Abstract:
Objective The monoclonal antibody against CD25 in pigs was obtained to facilitate detecting and studying the regulatory T cells (Tregs).
Method The porcine 6×His tagged CD25 fragment was cloned into prokaryotic expression vector pET-28a via homologous recombination to construct the recombinant plasmid pET28a-CD25. Subsequently, the 6×His-CD25 recombinant protein was expressed in E. coli and purified on a metal chelating affinity chromatography medium (Ni-NTA) pre-packed column to be used as the antigen to immunize female BALB/c mice. Spleen cells of the immunized mice were hybridized with myeloma cells SP2/0 and screened by indirect ELISA prior to culture cloning. The target monoclonal antibody against CD25 was thus prepared using mouse ascites method.

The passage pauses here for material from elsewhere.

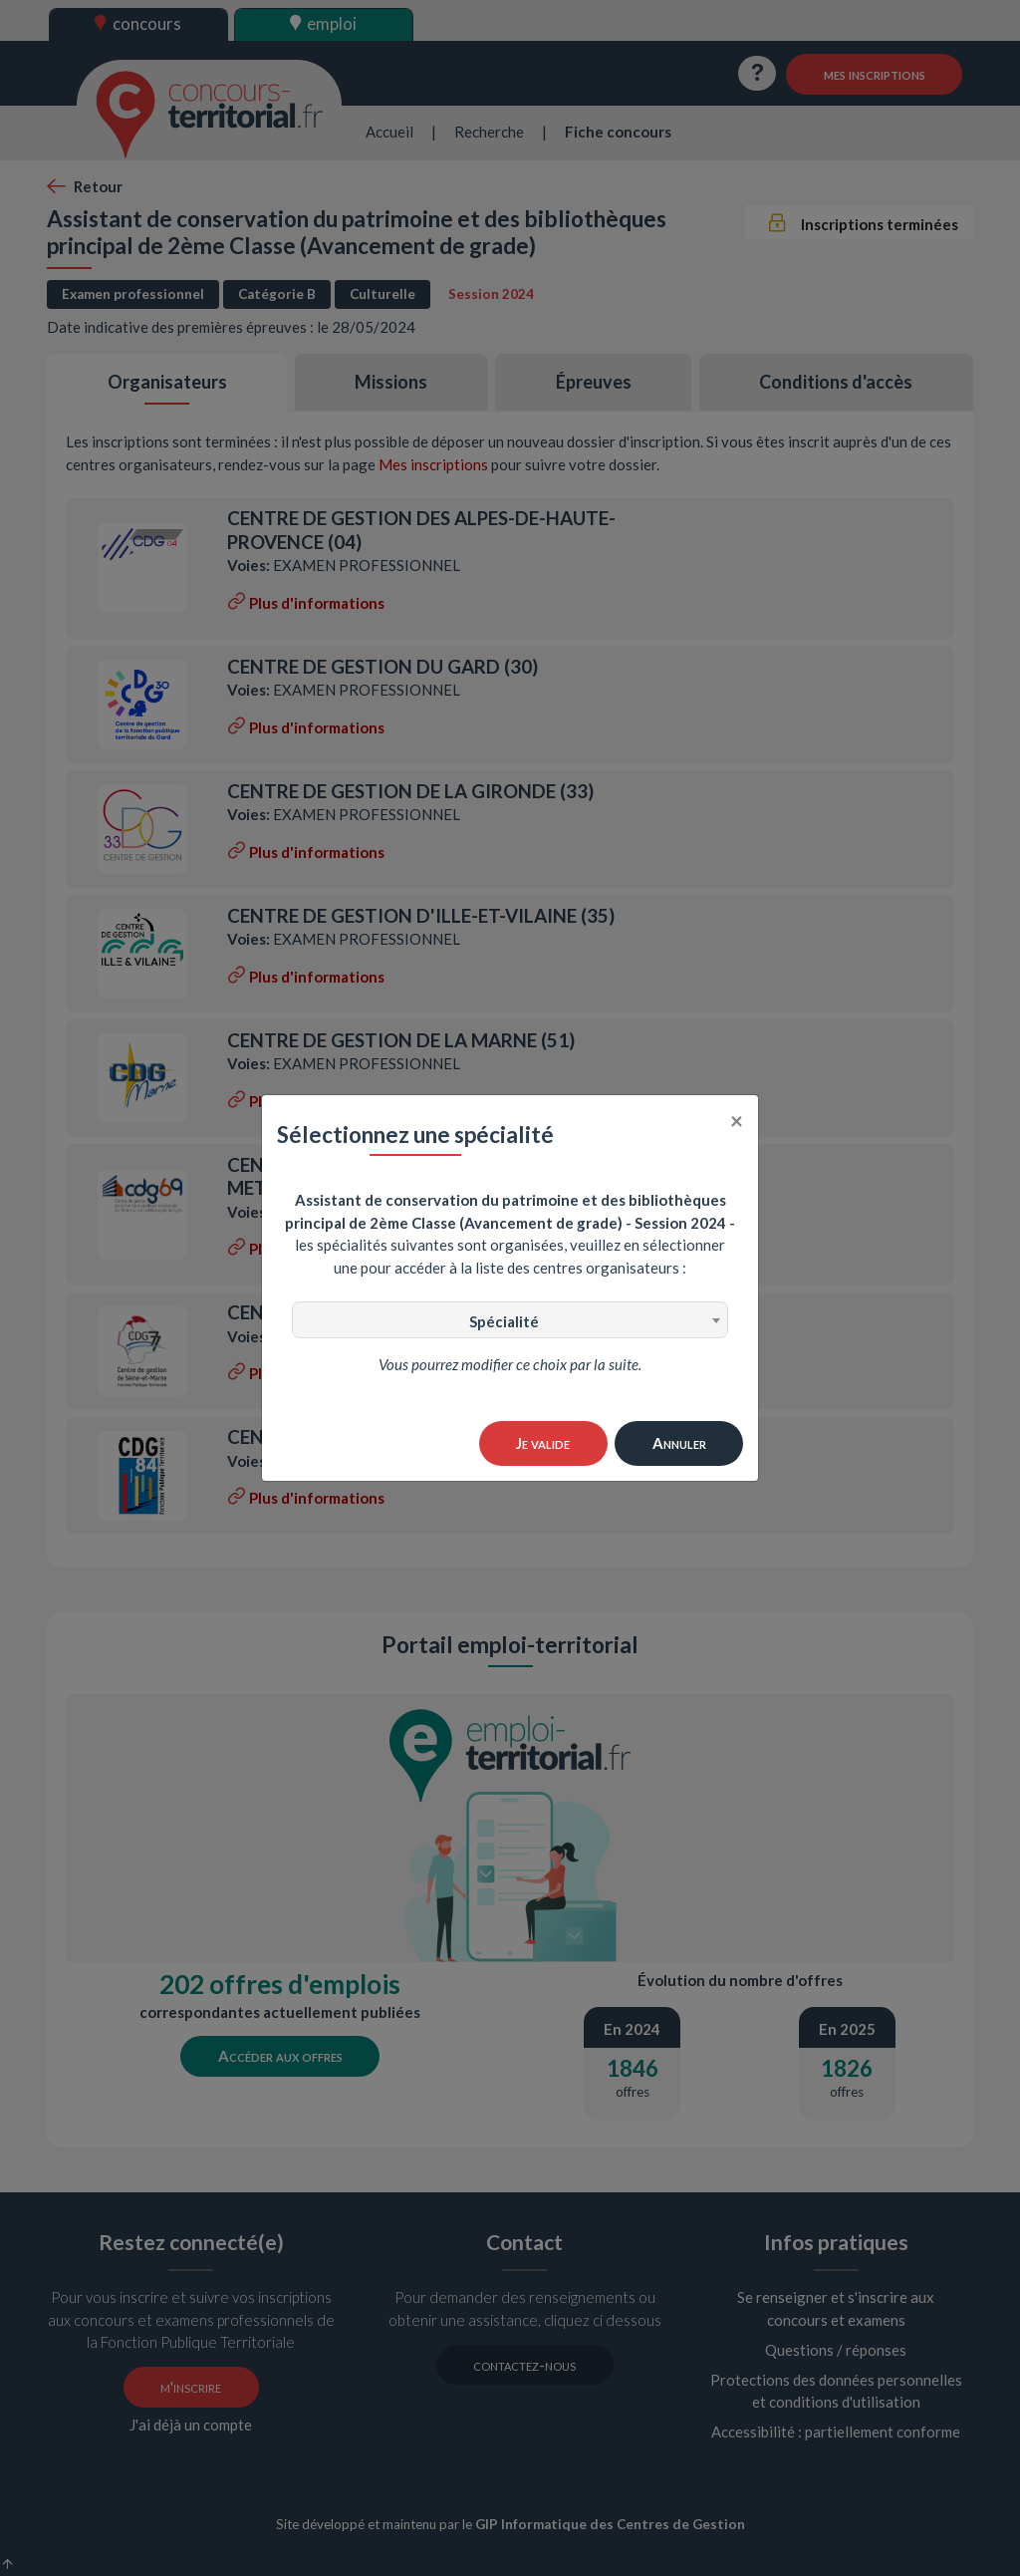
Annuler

Result A single cell-derived hybridoma cell line with a stable expression of CD25 monoclonal antibody was successful obtained. ELISA and western blotting showed the antibody had a strong specificity with an exclusive reactivity towards the target protein, not the others, even at a high titer of 1:4098000. In the indirect immunofluorescence and western blotting assays, the antibody not only detected CD25 in the eukaryotic cells but also endogenous one in the host spleen and lung tissues.
Conclusion The recombinant porcine CD25 was successfully prepared and the specific monoclonal antibody obtained for qualitative and/or quantitative detection of the protein as well as further studies on the functions of porcine Tregs.